Suara.com - Polarisasi masyarakat yang dilatari oleh perbedaan identitas politik di Indonesia kental terasa setidaknya di DKI Jakarta, yang puncaknya terjadi pada perhelatan dua putaran Pemilihan Kepala Daerah (PIlkada) 2017.
Pascapilkada, keterbelahan kelompok tersebut masih terasa, bahkan dikhawatirkan menjalar bak wabah menular ke daerah lain jelang Pemilihan Umum (Pemilu) 2019.
Situasi ini, dikhawatirkan banyak orang menjadi “bahan bakar” yang efektif untuk mendorong banyak aksi intoleransi berlatar suku, agama, ras, antargolongan (SARA).
Baca Juga: Vedi Hadiz: Islam Radikal Bukan Pemenang Pilkada Jakarta
Isu utama yang dinilai menyebabkan polarisasi saat pilkada dan setelahnya itu adalah narasi besar mengenai Islam (politik) melawan non-Islam. Suka tidak suka, setuju atau tidak, penilaian tersebut merebak di tengah masyarakat.
Profesor Monash University Australia, Ariel Heryanto, keras mengkritik wacana Islam versus non-Islam yang dinilainya sengaja terus diproduksi dalam kancah politik di Indonesia.
Kritik tersebut, ia lontarkan dalam diskusi bertajuk “Identity Politics in Indonesian Electoral Democracy” yang digelar di Melbourne University, Australia, Rabu (17/5/2017) malam.
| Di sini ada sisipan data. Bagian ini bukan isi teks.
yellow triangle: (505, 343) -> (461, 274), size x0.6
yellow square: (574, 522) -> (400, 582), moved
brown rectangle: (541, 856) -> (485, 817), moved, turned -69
Selain Heryanto, diskusi ini juga menghadirkan Professor Vedi Hadiz dari Melbourne University.
“Apa yang terjadi di Indonesia saat ini bukan ‘Islam melawan non-Islam’ melainkan ‘cerita’ tentang Islam melawan non-Islam,” tegas Heryanto.
Artinya, terdapat kelompok atau kekuatan politik yang sengaja terus menerus memproduksi ”cerita” atau kisah yang tak nyata mengenai marjinalisasi Islam serta membenturkan Islam politik terhadap kekuatan di luar identitas tersebut.
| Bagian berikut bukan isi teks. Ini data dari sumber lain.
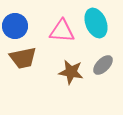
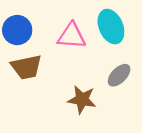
brown star: (71, 72) -> (82, 100), moved

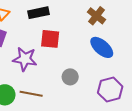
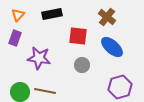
red square: (50, 39) -> (78, 36), moved
gray circle: (70, 77) -> (82, 65), moved

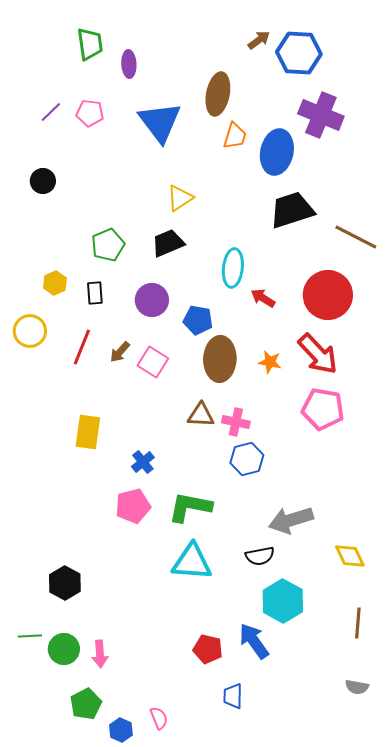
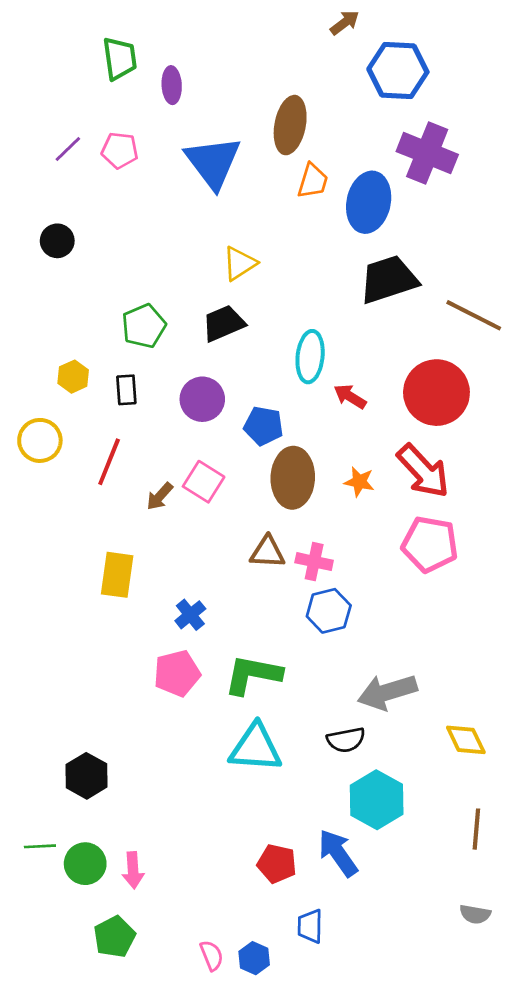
brown arrow: (259, 40) -> (345, 23), moved
brown arrow: (120, 352) -> (160, 496), moved
blue hexagon: (121, 730) -> (254, 958), moved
Baca Juga: Sikap Internal PPP Soal Hak Angket KPK Belum Jelas
Dengan begitu, mobilisasi politik identitas Islam bisa dilakukan secara efektif oleh kelompok-kelompok politik tertentu.
"Sayangnya, ‘cerita’ tentang Islam melawan non-Islam ini begitu kuatnya, sehingga begitu efektif," tukasnya.
Ia menilai, pola isu politik seperti itu sebenarnya bukan hal baru di Indonesia. Produksi ’cerita-cerita’ yang memolarisasi masyarakat tersebut sudah terjadi sejak era Orde Baru.
Karenanya, Ariel mengatakan pemain politik utama di Indonesia kekinian kebanyakan masih merupakan kelanjutan dari rezim Orba.
"Dahulu mereka menggunakan militerisme dan pembangunan, namun sekarang mereka mempergunakan Islam," tutur Ariel yang juga mendapat predikat Herb Feith Professor for the Study of Indonesia pada Monash University ini.